The Georgia Bulletin

Mon, Dec 1, 2008


What I Have Seen and Heard - Archbishop Gregory's Weekly Column

Print Issue: July 23, 1987

Holy Cross Youth In German Program

By Paula Day

Woody Danda, a member of Holy Cross parish and a student of St. Pius X High School, has been selected as a finalist for the 1987-88 Congress-Bundestag Youth Exchange Program.

As a finalist, Danda will spend a year in Germany, living with a host family and attending a German school. Funding for the full one-year scholarship comes from a three-year-old program sponsored by the West German Bundestag and the American Congress.

Danda left July 20 for a pre-departure orientation at Georgetown University in Washington, DC. From there he will fly to Frankfurt, West Germany, for a four-week language/cultural camp before he meets his German host family.
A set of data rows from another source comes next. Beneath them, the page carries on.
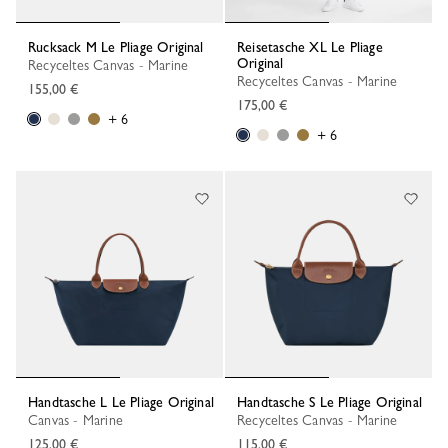
Rucksack M Le Pliage Original
Reisetasche XL Le Pliage
Original
Recyceltes Canvas - Marine
Recyceltes Canvas - Marine
155,00 €
175,00 €
+ 6
+ 6
Handtasche L Le Pliage Original
Handtasche S Le Pliage Original
Canvas - Marine
Recyceltes Canvas - Marine
125,00 €
115,00 €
Danda, son of Ginger and David Danda of Atlanta, maintains a 3.8 grade point average in his college preparatory courses at St. Pius. He has taken four years of German and three years of French and says languages "seem to come naturally -- I pick them up so easily."

Danda expects his German school experience to be a challenge.
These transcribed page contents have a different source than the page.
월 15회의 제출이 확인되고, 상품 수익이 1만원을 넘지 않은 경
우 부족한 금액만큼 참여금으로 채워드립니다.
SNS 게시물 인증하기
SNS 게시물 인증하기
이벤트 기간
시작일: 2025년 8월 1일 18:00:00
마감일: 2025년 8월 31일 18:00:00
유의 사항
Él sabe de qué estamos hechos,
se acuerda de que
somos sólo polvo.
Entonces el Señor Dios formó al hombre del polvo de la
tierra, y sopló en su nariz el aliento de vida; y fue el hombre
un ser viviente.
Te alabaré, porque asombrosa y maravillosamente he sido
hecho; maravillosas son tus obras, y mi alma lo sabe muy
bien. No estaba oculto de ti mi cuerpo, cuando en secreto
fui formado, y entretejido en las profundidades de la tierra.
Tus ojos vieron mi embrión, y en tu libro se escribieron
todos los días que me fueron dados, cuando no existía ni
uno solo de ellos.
"It'll be incredibly different," he says. They have 13 years of formal schooling. The last three are equivalent to being a freshman and sophomore in college. I'll be in the 9th or 10th grade of their school."

Danda's study of German began when the mother of a friend who was taking a course in German at Georgia State interested the youth in the language. He has since excelled in his speaking competency to the point of winning first and second place in the German language competitions at Kennesaw College. He says he practices conversing in the language with the French baker where he works.

Dr. Elke Burdon, German instructor and chairperson of St. Pius' language department, approached Danda about the youth exchange program. The school's administration nominated him for the program; he submitted essays and was interviewed by Youth For Understanding personnel. He is one of 150 young people chosen to participate in the initiative for the coming year.

The program's purpose, according to Danda, is "to show students that other people can live differently but in peace." For a year "I'll become a German, as they say," he adds.

Danda's plans for the future? "It's between two choices," he says. "I might apply to Georgetown's School of Foreign Service. I might apply to St. Meinrad's Benedictine Seminary (in Indiana). I might make a retreat there and absolutely love it. They're a teaching order. I'd really like to teach theology."

And the possibility of using his talent for languages?

"Well, maybe, I'd go to Rome to study. Maybe become a nuncio for the Church."